### PROBLEM REQUIREMENTS:
Repeat exactly the lines of the material below that run from the "Sottoscrivo la" line to the "sluiten van de" line, including both, and do not carry over any pictures.

### SUPPLIED RECORDS:

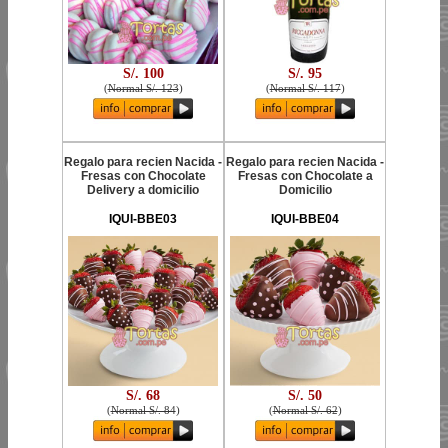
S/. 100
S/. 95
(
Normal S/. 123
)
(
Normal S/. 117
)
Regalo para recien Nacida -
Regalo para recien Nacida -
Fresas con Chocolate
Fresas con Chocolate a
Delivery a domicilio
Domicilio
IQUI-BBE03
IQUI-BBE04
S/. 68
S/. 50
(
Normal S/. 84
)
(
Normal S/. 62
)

* * *

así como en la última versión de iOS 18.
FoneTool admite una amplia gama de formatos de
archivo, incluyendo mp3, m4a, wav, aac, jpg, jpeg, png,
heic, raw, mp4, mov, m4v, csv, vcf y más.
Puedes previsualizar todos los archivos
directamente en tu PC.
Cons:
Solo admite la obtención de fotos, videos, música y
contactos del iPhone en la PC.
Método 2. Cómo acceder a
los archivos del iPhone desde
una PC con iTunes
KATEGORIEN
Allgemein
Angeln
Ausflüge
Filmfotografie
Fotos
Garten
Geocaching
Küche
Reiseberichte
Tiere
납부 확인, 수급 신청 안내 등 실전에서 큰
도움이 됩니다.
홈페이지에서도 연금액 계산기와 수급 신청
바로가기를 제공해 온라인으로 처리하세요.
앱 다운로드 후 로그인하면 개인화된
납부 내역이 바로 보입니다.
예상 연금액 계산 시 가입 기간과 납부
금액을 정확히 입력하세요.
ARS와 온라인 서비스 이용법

--

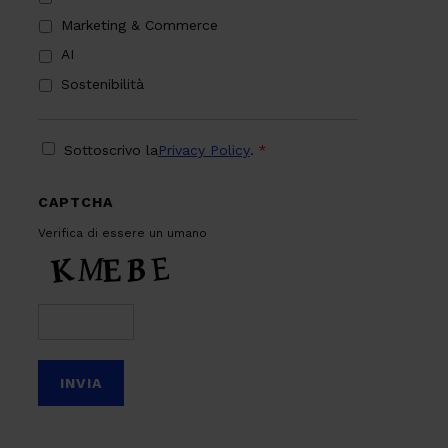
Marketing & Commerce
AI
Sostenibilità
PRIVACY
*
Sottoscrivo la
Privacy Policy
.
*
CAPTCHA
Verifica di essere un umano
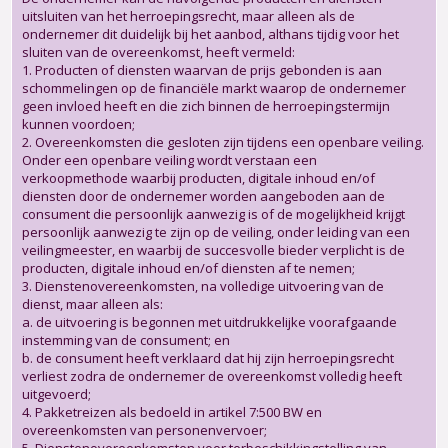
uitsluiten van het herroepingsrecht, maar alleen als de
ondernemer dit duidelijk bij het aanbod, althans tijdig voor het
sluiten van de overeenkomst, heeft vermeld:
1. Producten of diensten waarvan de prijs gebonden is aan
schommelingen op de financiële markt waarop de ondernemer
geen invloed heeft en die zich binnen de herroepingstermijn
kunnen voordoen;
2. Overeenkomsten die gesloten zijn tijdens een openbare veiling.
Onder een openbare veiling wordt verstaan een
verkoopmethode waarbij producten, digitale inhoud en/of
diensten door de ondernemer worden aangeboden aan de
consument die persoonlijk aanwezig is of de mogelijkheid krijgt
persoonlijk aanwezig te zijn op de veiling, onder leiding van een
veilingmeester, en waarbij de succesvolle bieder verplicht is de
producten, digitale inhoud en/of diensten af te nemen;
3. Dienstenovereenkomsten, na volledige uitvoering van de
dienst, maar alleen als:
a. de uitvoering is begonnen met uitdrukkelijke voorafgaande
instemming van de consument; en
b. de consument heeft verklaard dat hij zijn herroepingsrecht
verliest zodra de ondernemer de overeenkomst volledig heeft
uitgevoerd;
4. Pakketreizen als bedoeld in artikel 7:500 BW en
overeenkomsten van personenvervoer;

### ANSWER BOX:
Sottoscrivo la
Privacy Policy
.
*
CAPTCHA
Verifica di essere un umano
uitsluiten van het herroepingsrecht, maar alleen als de
ondernemer dit duidelijk bij het aanbod, althans tijdig voor het
sluiten van de overeenkomst, heeft vermeld:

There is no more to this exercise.